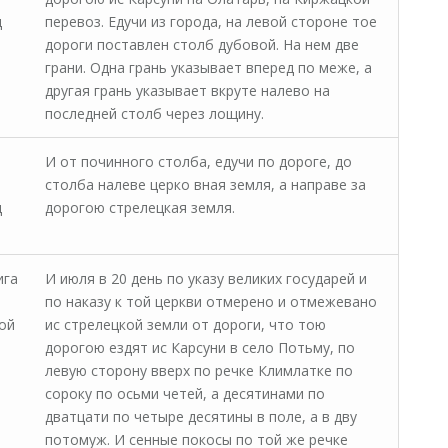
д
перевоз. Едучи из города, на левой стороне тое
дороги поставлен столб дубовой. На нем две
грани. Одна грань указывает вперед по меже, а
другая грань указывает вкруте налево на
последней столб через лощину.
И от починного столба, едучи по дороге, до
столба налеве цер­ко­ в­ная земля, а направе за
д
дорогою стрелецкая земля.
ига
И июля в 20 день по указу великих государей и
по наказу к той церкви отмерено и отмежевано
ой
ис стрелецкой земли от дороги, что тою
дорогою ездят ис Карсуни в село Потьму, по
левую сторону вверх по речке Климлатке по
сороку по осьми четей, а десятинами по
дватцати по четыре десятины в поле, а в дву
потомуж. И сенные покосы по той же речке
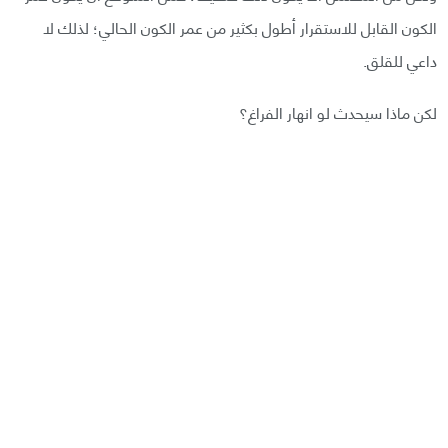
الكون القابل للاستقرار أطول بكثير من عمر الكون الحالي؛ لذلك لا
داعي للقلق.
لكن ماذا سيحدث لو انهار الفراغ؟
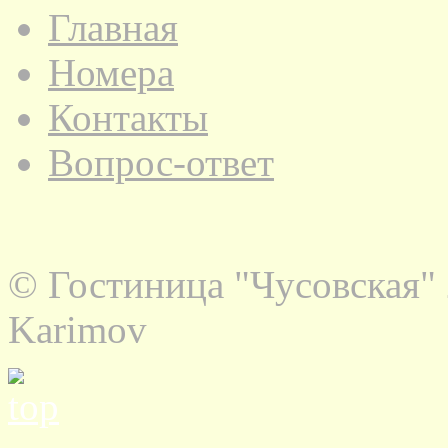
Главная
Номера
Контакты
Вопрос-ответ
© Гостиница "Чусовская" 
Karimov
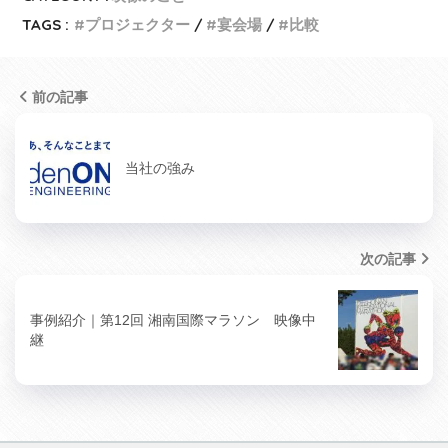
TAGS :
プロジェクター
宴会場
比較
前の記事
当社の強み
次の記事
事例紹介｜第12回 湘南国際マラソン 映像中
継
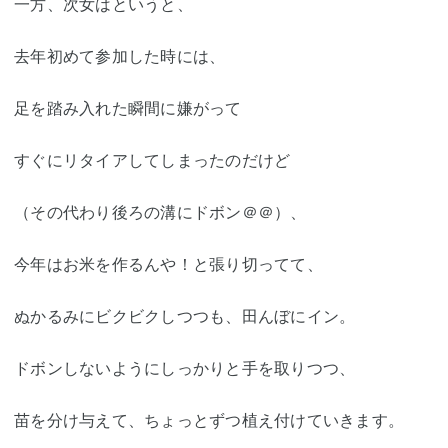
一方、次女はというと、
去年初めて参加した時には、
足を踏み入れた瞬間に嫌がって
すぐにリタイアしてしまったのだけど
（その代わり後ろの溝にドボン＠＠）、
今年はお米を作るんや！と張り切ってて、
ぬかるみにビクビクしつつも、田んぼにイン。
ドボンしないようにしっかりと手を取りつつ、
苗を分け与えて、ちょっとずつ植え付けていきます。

◆ **Work order**: Each line of the material that has the word "речке" belongs in the answer.

◆ **Exercise output**:
левую сторону вверх по речке Климлатке по
потомуж. И сенные покосы по той же речке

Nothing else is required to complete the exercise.